When I get to the apartment, there's a package on the doorstep. Tessa's name is scribbled in black marker. I shove my key into the door and kick the box inside with me. The lights are off so I know I have the apartment to myself.
I need a shower. I'm tired and need to get some schoolwork done. I yell Tessa's name through the apartment, just to make sure she isn't here, before I undress in the living room, just because I can. The handle to the shower in our only bathroom sticks when you turn it. It takes at least two minutes for the water to catch up with the pipes. Our landlord "fixed" it twice but it never stays.
Tessa even tried a few times, turns out repairwoman isn't her thing. I laugh at the memory of her soaked body and how mad she was when she thought she fixed it. When she turned the metal handle but she ended up yanking the thing off the wall and getting sprayed in the face with cold water. She screamed like a banshee and ran down the hallway, tripping over her own feet.
I've grown used to the creaky nozzle, so I step back and wait for the water to catch up with the pipes. I hear the spraying noise coming and take a quick pee. I still feel awkward about seeing Dakota today. I wonder if she feels the awkwardness too or if she's already over our relationship? She doesn't reach out to me much, ever really, so I have no idea how she feels or where we stand. I don't think she has any negative feelings toward me. She doesn't have a reason to. It's a little weird to me that we went from talking everyday, to barely at all, to two words if I'm lucky.
I miss her sometimes. I got used to not seeing her when I moved from Michigan to Washington, but we still talked everyday. When she started getting distant, I missed her so much but I could tell something was off. I hoped that maybe she was just adjusting to her new life in the city. I wanted her to get the full experience of a new life and new friendships. I wanted her to get to know her dance academy and I know how important her career is for her. I didn't want to be a distraction for her.
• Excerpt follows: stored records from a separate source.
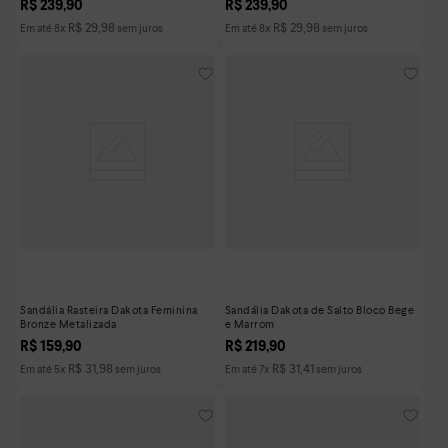
R$
239
,
90
R$
239
,
90
R$
29
,
98
R$
29
,
98
Em até
8
x
sem juros
Em até
8
x
sem juros
Sandália Rasteira Dakota Feminina
Sandália Dakota de Salto Bloco Bege
Bronze Metalizada
e Marrom
R$
159
,
90
R$
219
,
90
R$
31
,
98
R$
31
,
41
Em até
5
x
sem juros
Em até
7
x
sem juros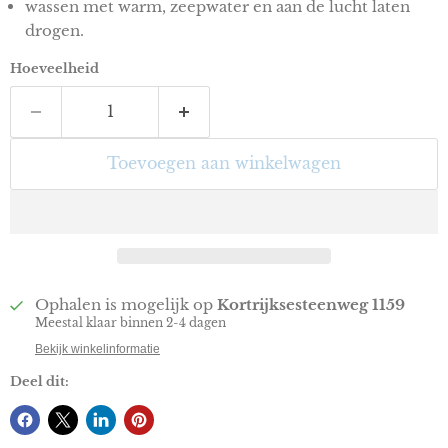
wassen met warm, zeepwater en aan de lucht laten
drogen.
Hoeveelheid
Toevoegen aan winkelwagen
Ophalen is mogelijk op
Kortrijksesteenweg 1159
Meestal klaar binnen 2-4 dagen
Bekijk winkelinformatie
Deel dit: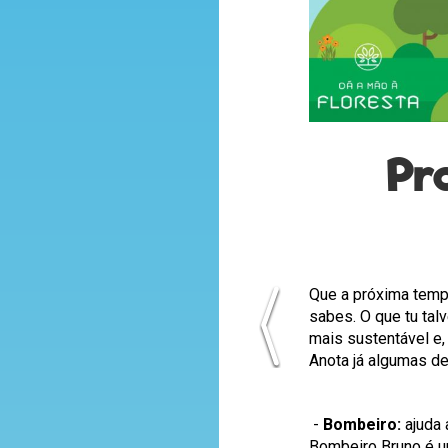
Pr
Que a próxima tempo
sabes. O que tu tal
mais sustentável e,
Anota já algumas de
-
Bombeiro:
ajuda 
Bombeiro Bruno é um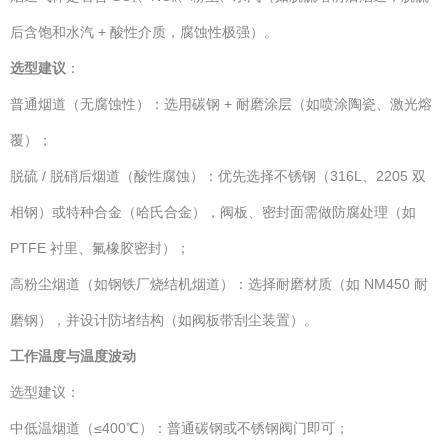
后含饱和水汽 + 酸性介质，腐蚀性极强）。
选型建议
：
普通烟道（无腐蚀性）：选用碳钢 + 耐磨涂层（如喷涂陶瓷、激光熔
覆）；
脱硫 / 脱硝后烟道（酸性腐蚀）：优先选择不锈钢（316L、2205 双
相钢）或特种合金（哈氏合金），阀板、密封面需做防腐处理（如
PTFE 衬里、氟橡胶密封）；
高粉尘烟道（如钢铁厂烧结机烟道）：选择耐磨材质（如 NM450 耐
磨钢），并设计防堵结构（如阀板带刮尘装置）。
工作温度与温度波动
选型建议：
中低温烟道（≤400℃）：普通碳钢或不锈钢阀门即可；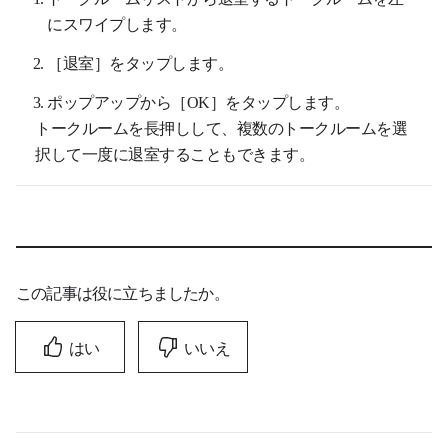
にスワイプします。
［退室］をタップします。
ポップアップから［OK］をタップします。
トークルームを長押しして、複数のトークルームを選
択して一度に退室することもできます。
この記事は役に立ちましたか。
はい
いいえ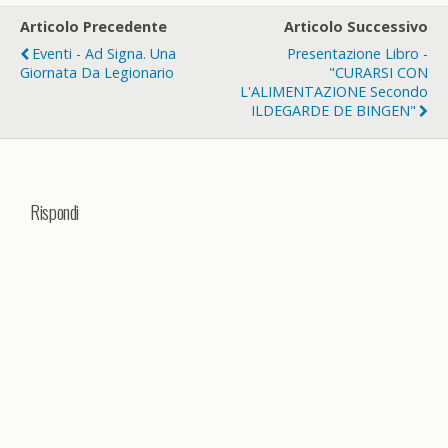
Articolo Precedente
Articolo Successivo
Eventi - Ad Signa. Una
Presentazione Libro -
Giornata Da Legionario
"CURARSI CON
L'ALIMENTAZIONE Secondo
ILDEGARDE DE BINGEN"
Rispondi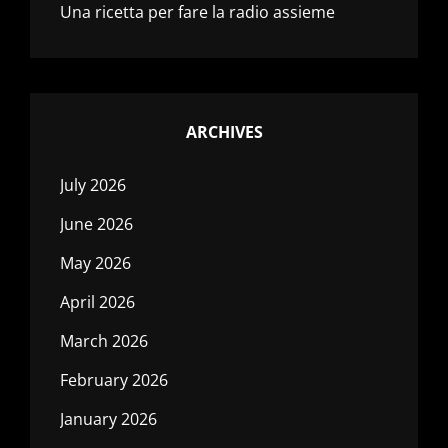
Una ricetta per fare la radio assieme
ARCHIVES
July 2026
June 2026
May 2026
April 2026
March 2026
February 2026
January 2026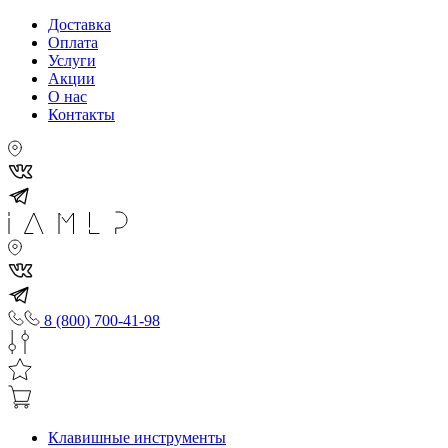
Доставка
Оплата
Услуги
Акции
О нас
Контакты
8 (800) 700-41-98
Клавишные инструменты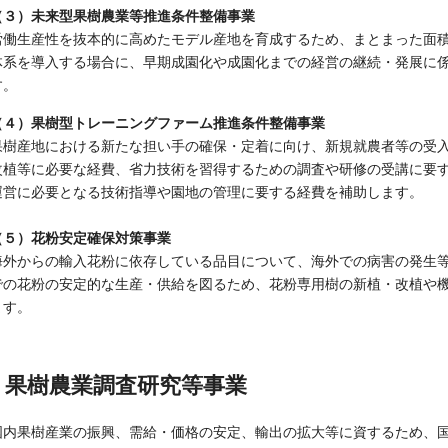
（３）未来型果樹農業等推進条件整備事業
労働生産性を抜本的に高めたモデル産地を育成するため、まとまった面
体系を導入する場合に、早期成園化や成園化までの経営の継続・発展に
す。
（４）果樹型トレーニングファーム推進条件整備事業
果樹産地における新たな担い手の確保・定着に向け、新規就農者等の受
改植等に必要な経費、省力技術を習得するための調査や研修の受講に要
運営に必要となる技術指導や園地の管理に要する経費を補助します。
（５）花粉安定確保対策事業
海外からの輸入花粉に依存している品目について、海外での病害の発生
での花粉の安定的な生産・供給を図るため、花粉専用樹の新植・改植や
ます。
果樹農業調査研究等事業
国内果樹産業の振興、需給・価格の安定、輸出の拡大等に資するため、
I tried to be as supportive as I possibly could. I understood when she didn't call me back. I promised her it was okay when she didn't answer my calls for days at a time.
I played my role of understanding boyfriend well. I'm comfortable in this role, just like the nice guy. I stayed patient and ever so understanding. Even when she called me to give me reason after reason why our relationship wasn't working. I still nodded along on the other line and told her it was okay, that I understood. In a way I was lying to her. I didn't understand why she couldn't spare a little time for me when all of her f*******: updates were pictures of her at different restaurants and nightclubs.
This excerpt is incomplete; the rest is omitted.